• **Information**:

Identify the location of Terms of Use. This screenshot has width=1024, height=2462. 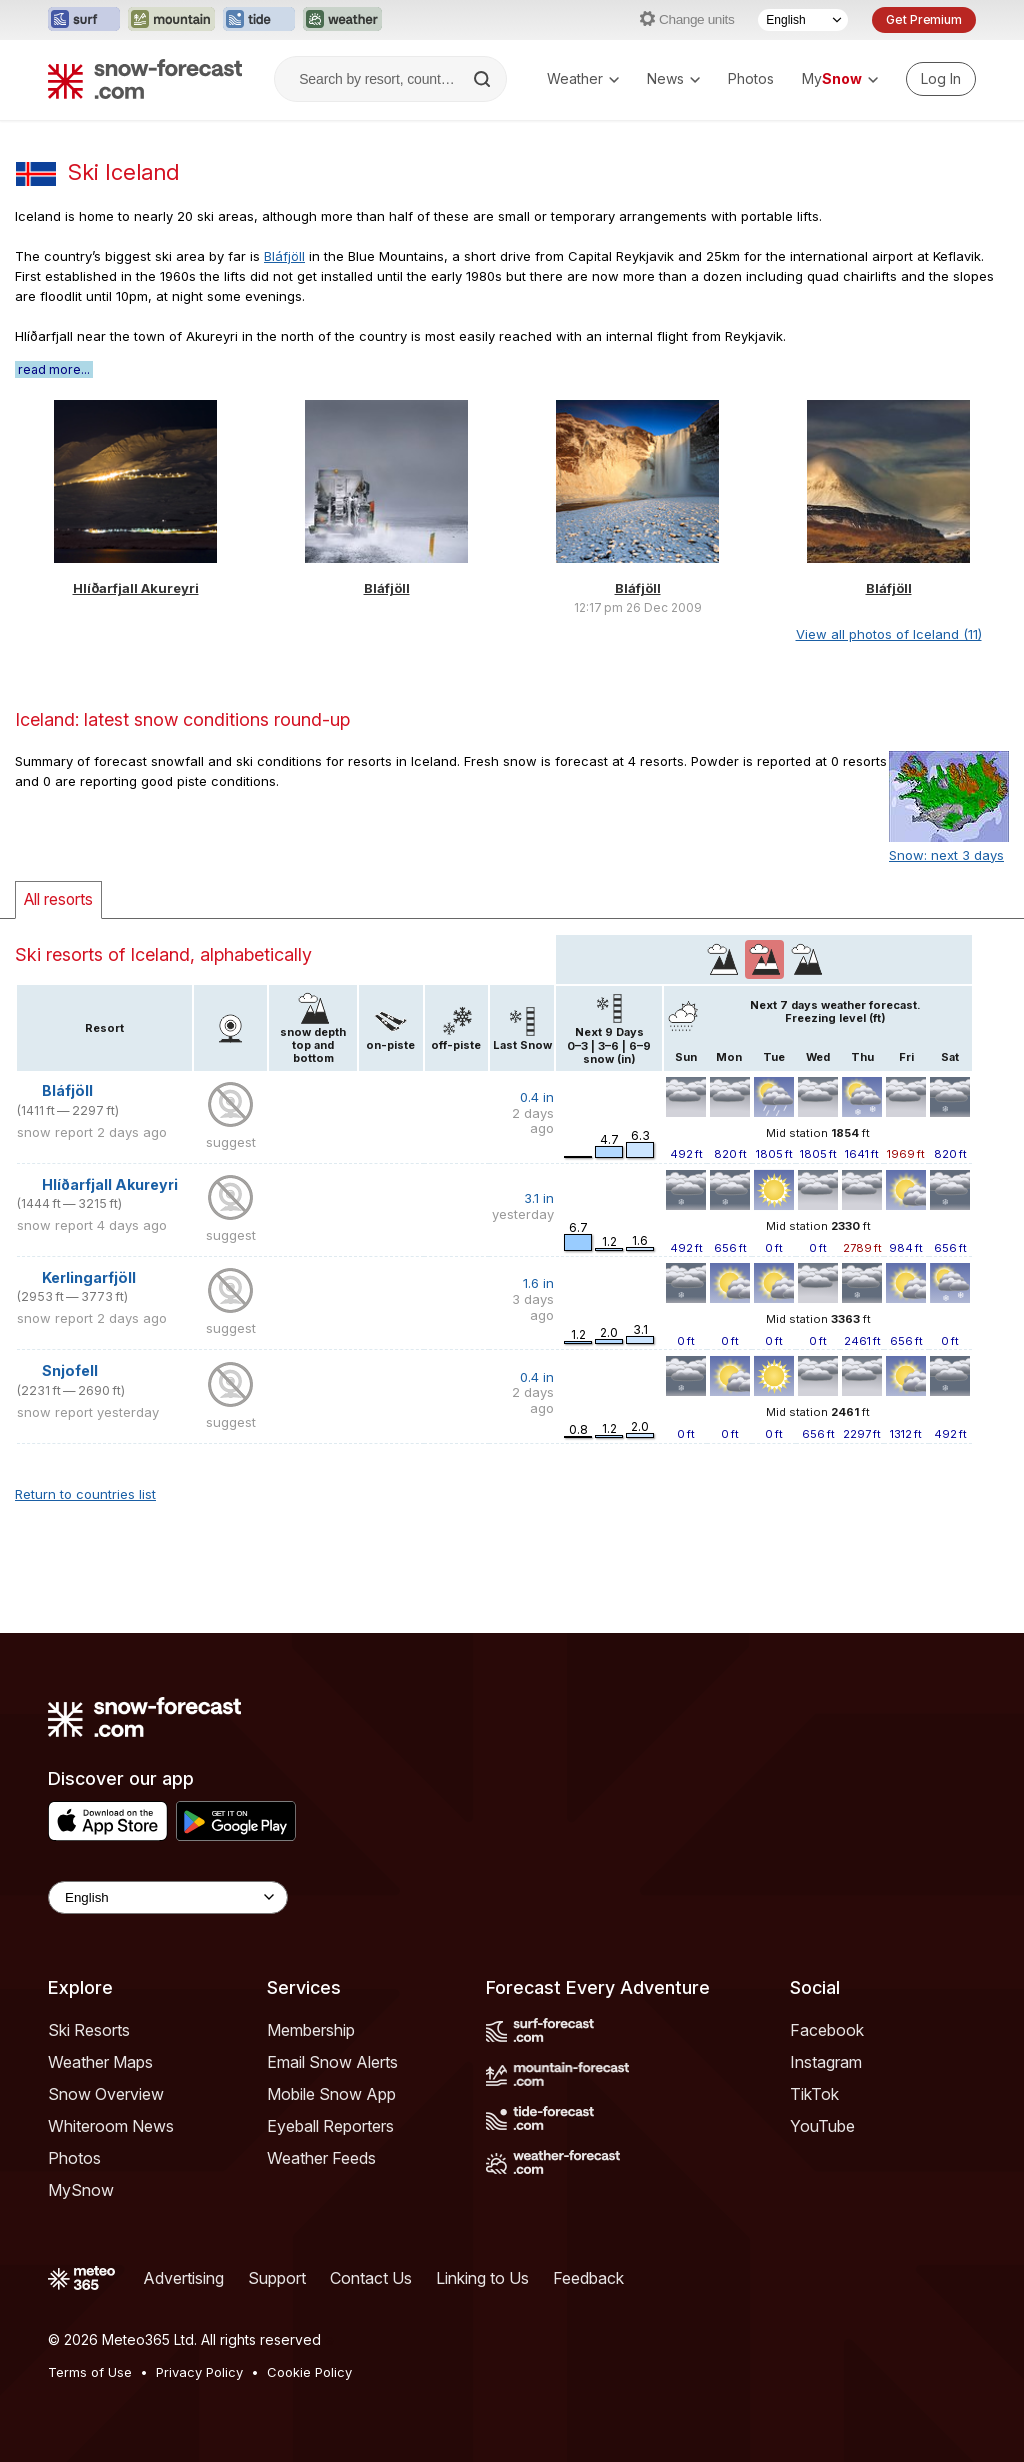
(90, 2372).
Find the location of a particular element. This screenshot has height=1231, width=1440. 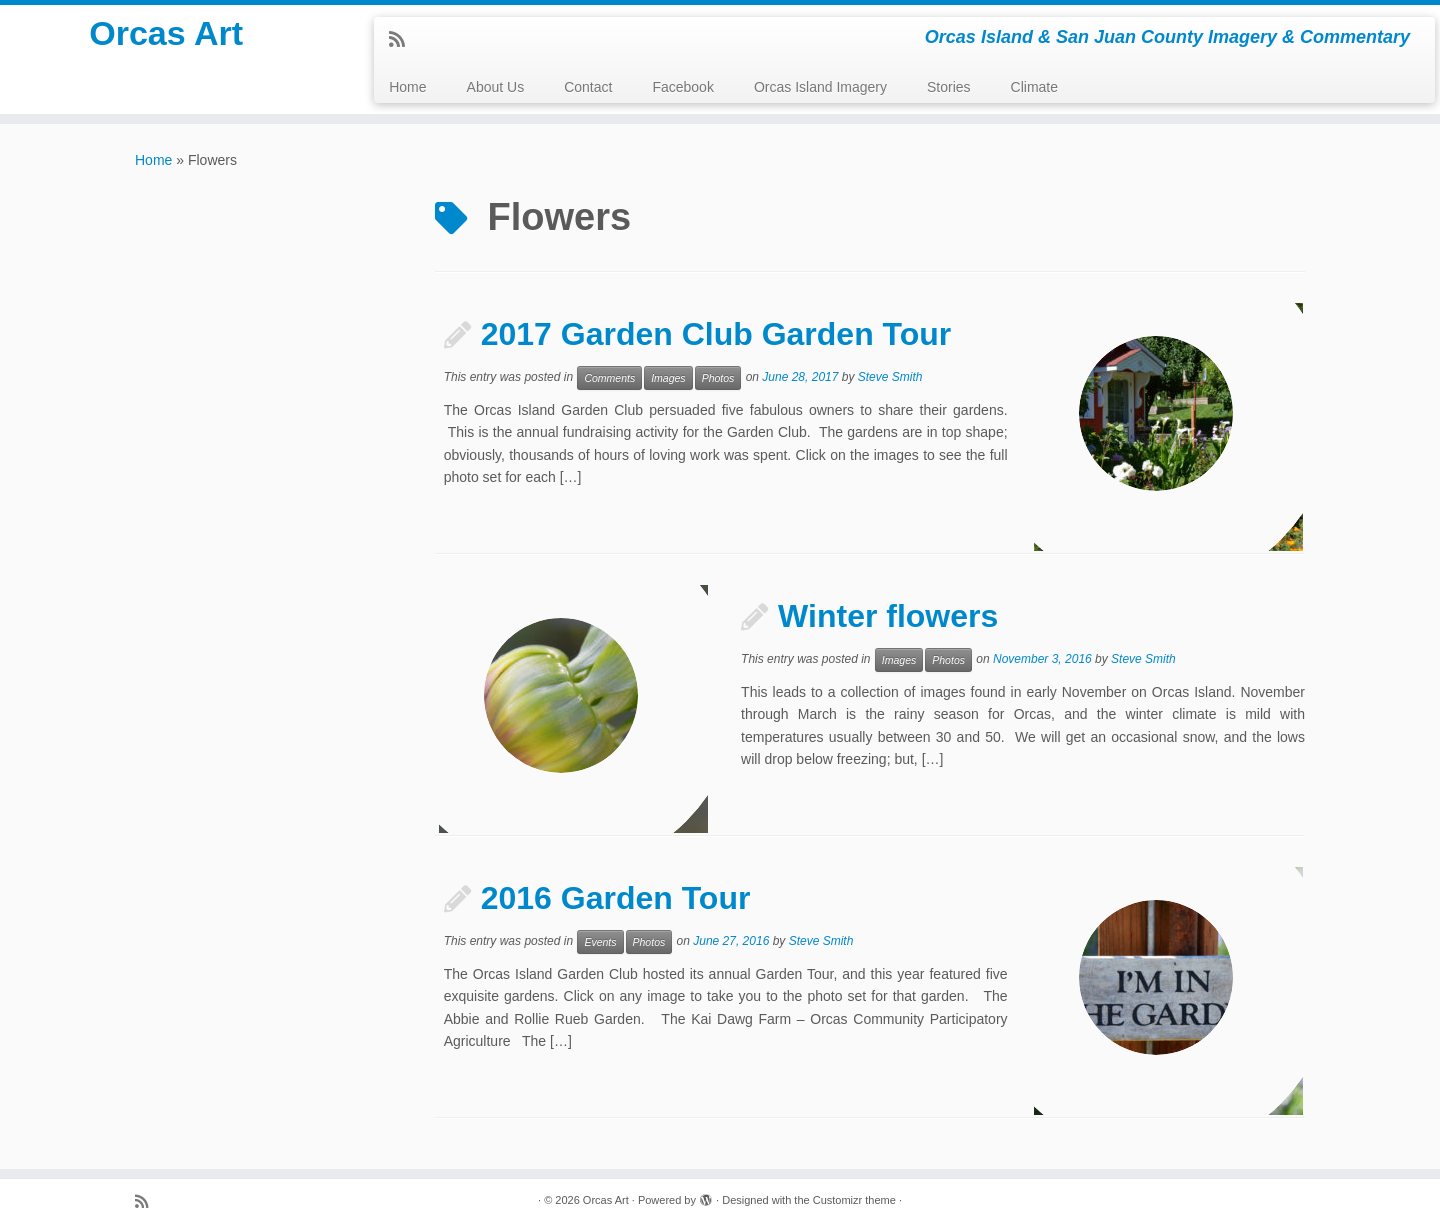

Photos is located at coordinates (718, 378).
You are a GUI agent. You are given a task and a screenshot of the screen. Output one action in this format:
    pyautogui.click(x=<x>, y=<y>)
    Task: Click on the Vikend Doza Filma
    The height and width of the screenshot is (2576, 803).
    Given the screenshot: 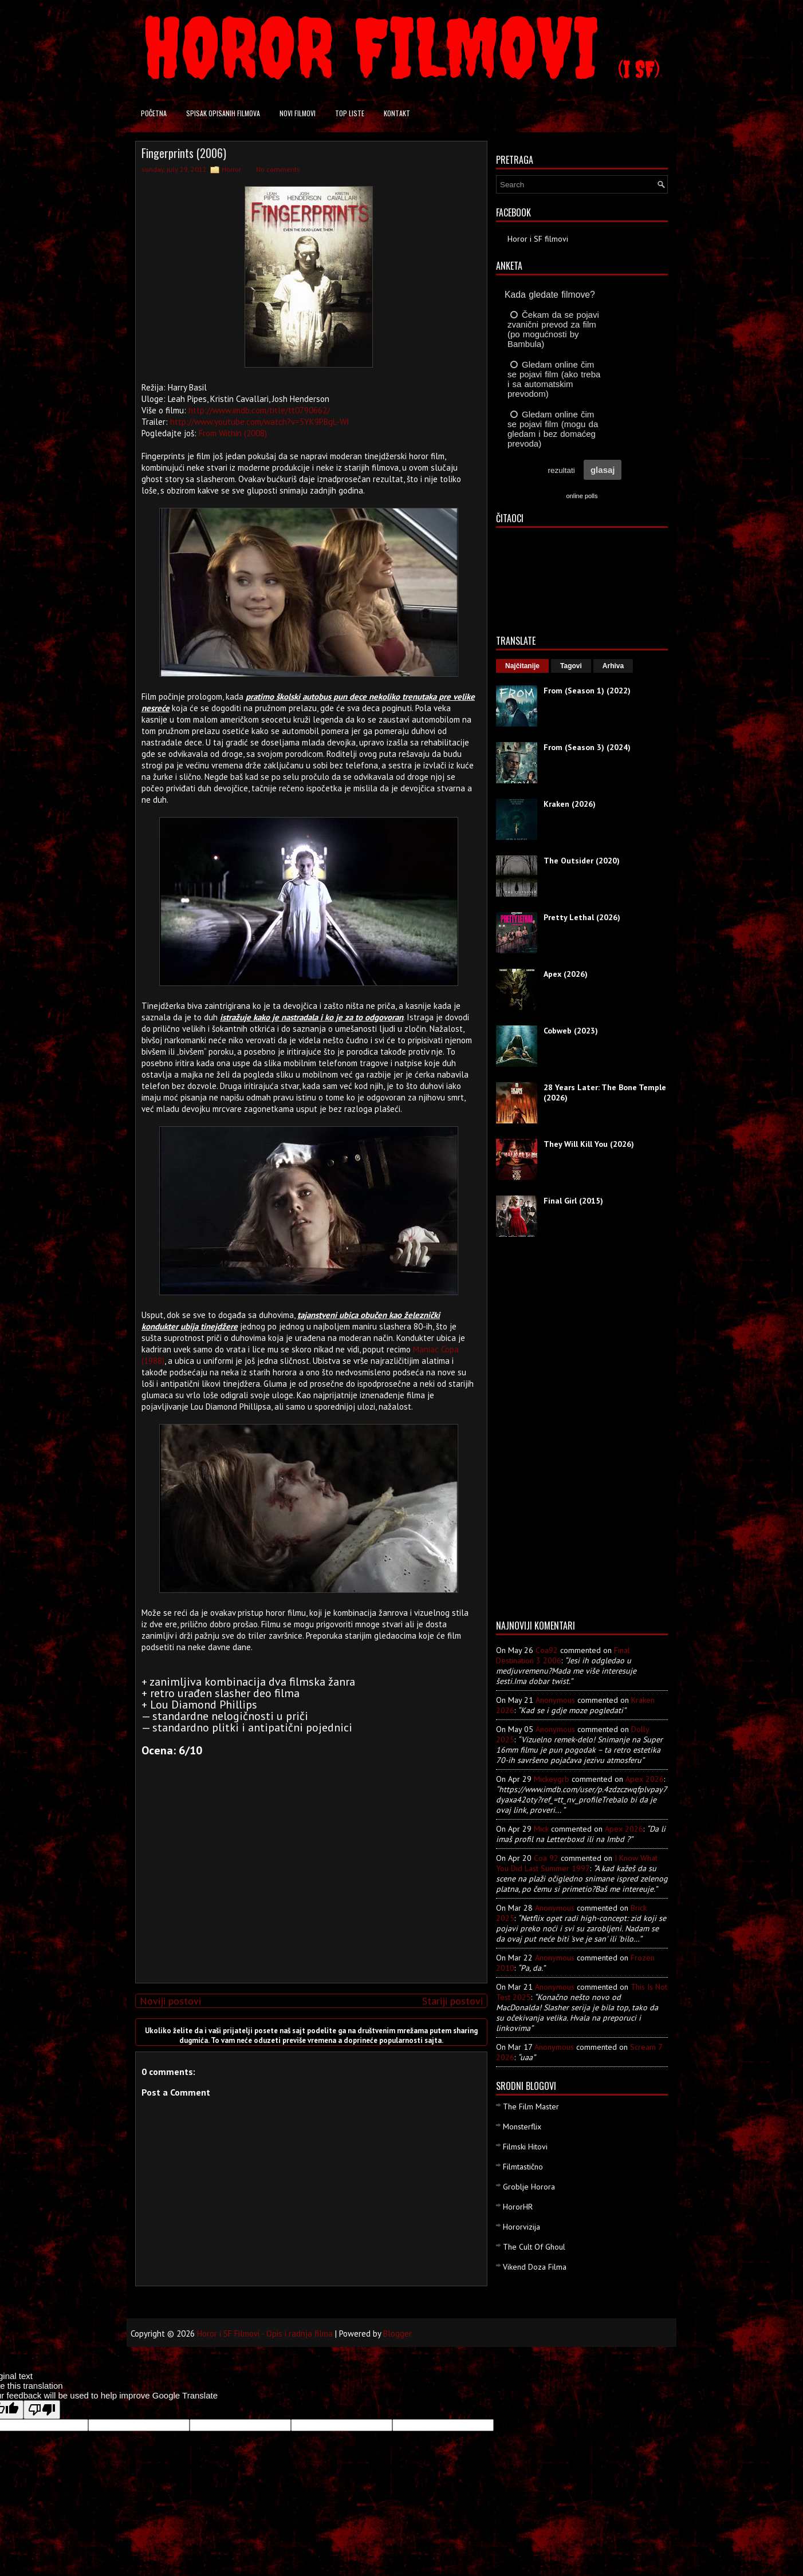 What is the action you would take?
    pyautogui.click(x=534, y=2267)
    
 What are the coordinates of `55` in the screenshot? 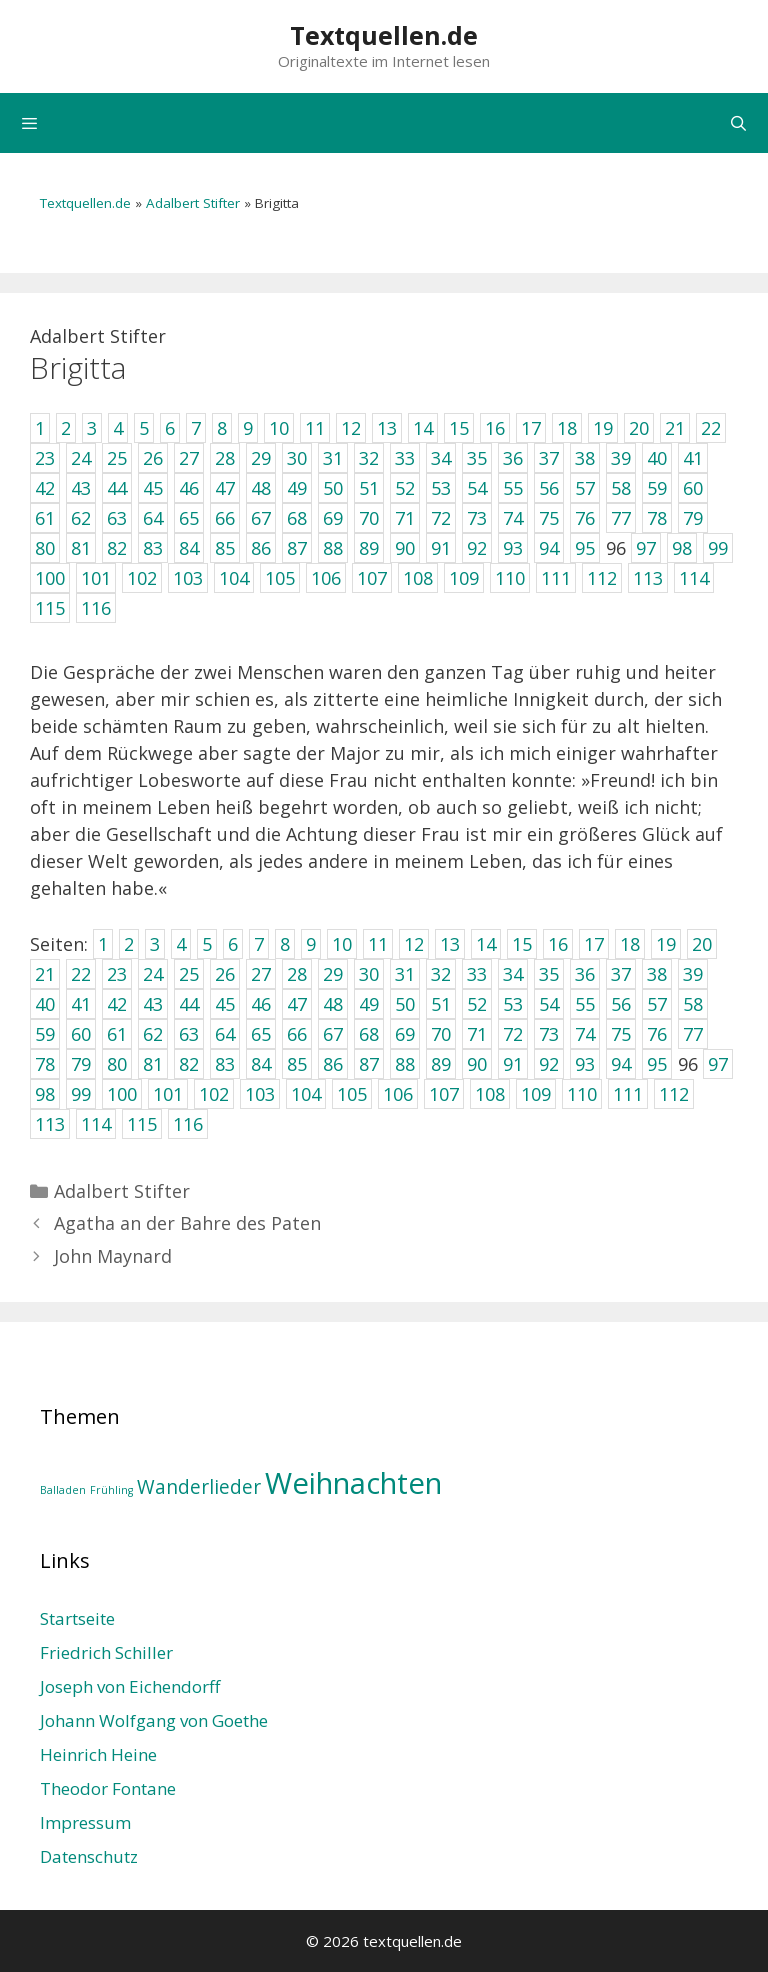 It's located at (585, 1004).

• **Your instructions**: Before answering, find the line with "You are a GUI" in the records above; then reproduce exactly each line from the first through that line, leaving out pictures.

• **Solution to this problem**:
Identify the location of Terms of Use. This screenshot has width=1024, height=2462. 
(90, 2372).
Find the location of a particular element. This screenshot has height=1231, width=1440. 

Photos is located at coordinates (718, 378).
You are a GUI agent. You are given a task and a screenshot of the screen. Output one action in this format:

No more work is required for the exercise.